*** Information given ***

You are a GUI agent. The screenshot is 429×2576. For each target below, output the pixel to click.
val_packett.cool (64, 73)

*** End of Information given ***
*** Information given ***

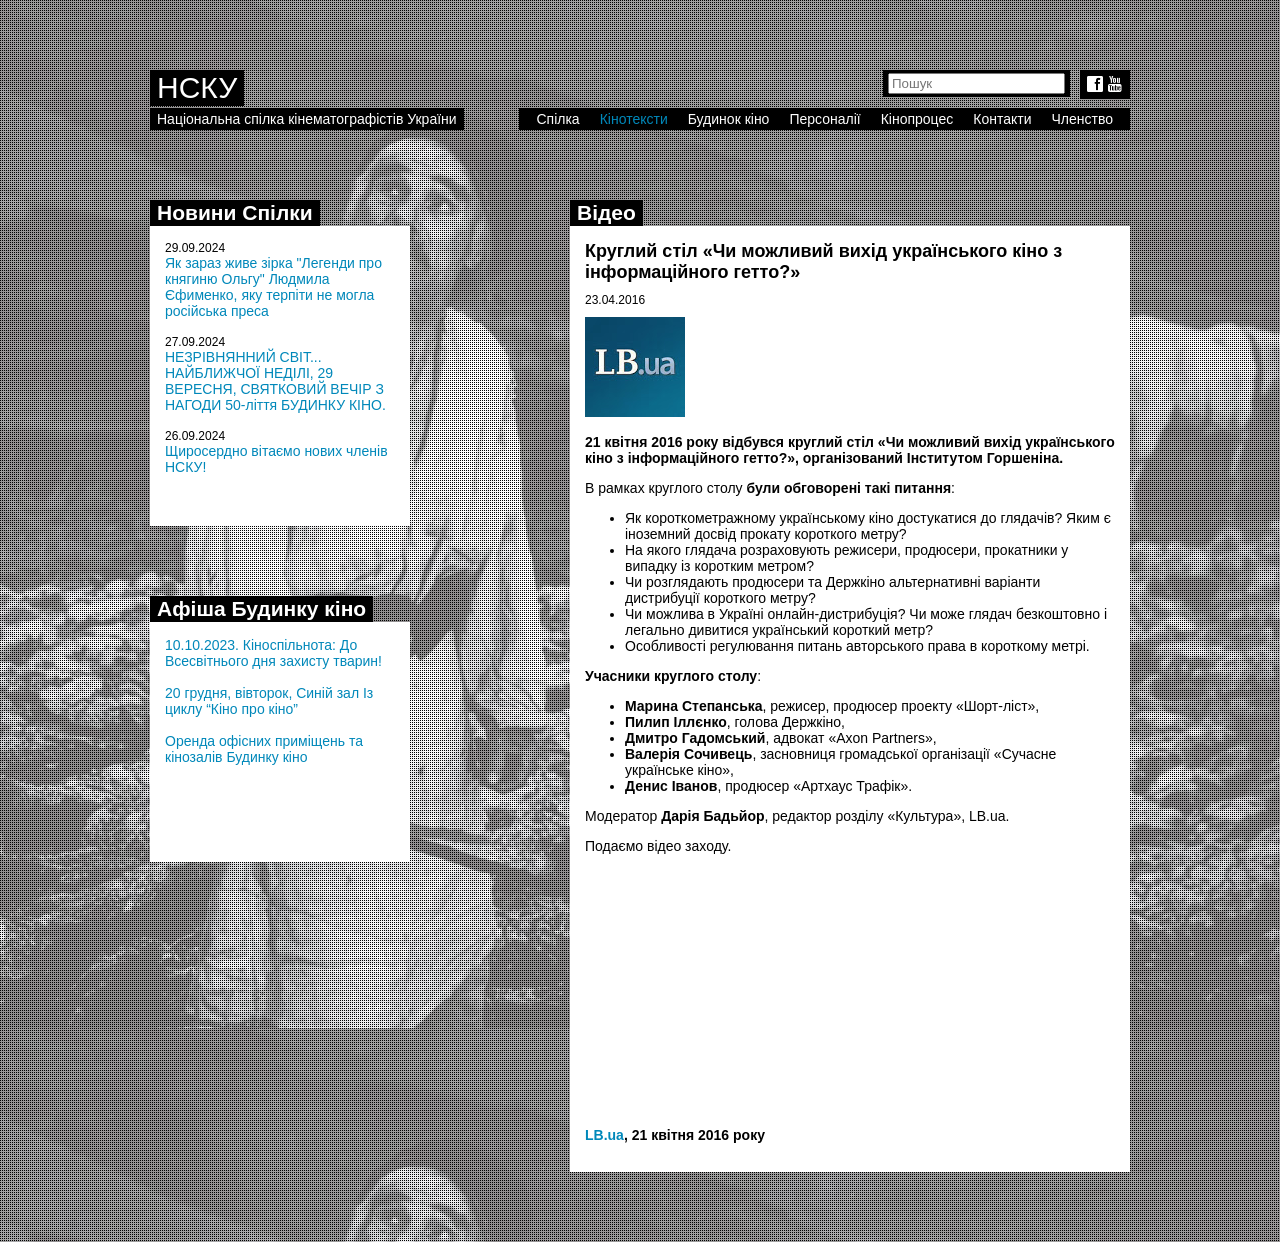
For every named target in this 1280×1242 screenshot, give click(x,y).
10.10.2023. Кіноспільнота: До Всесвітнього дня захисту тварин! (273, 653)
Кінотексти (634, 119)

*** End of Information given ***

[Assignment] Take each line of the material that contains the word "click" and list it.

[Reply to the task]
You are a GUI agent. The screenshot is 429×2576. For each target below, output the pixel to click.
For every named target in this 1280×1242 screenshot, give click(x,y).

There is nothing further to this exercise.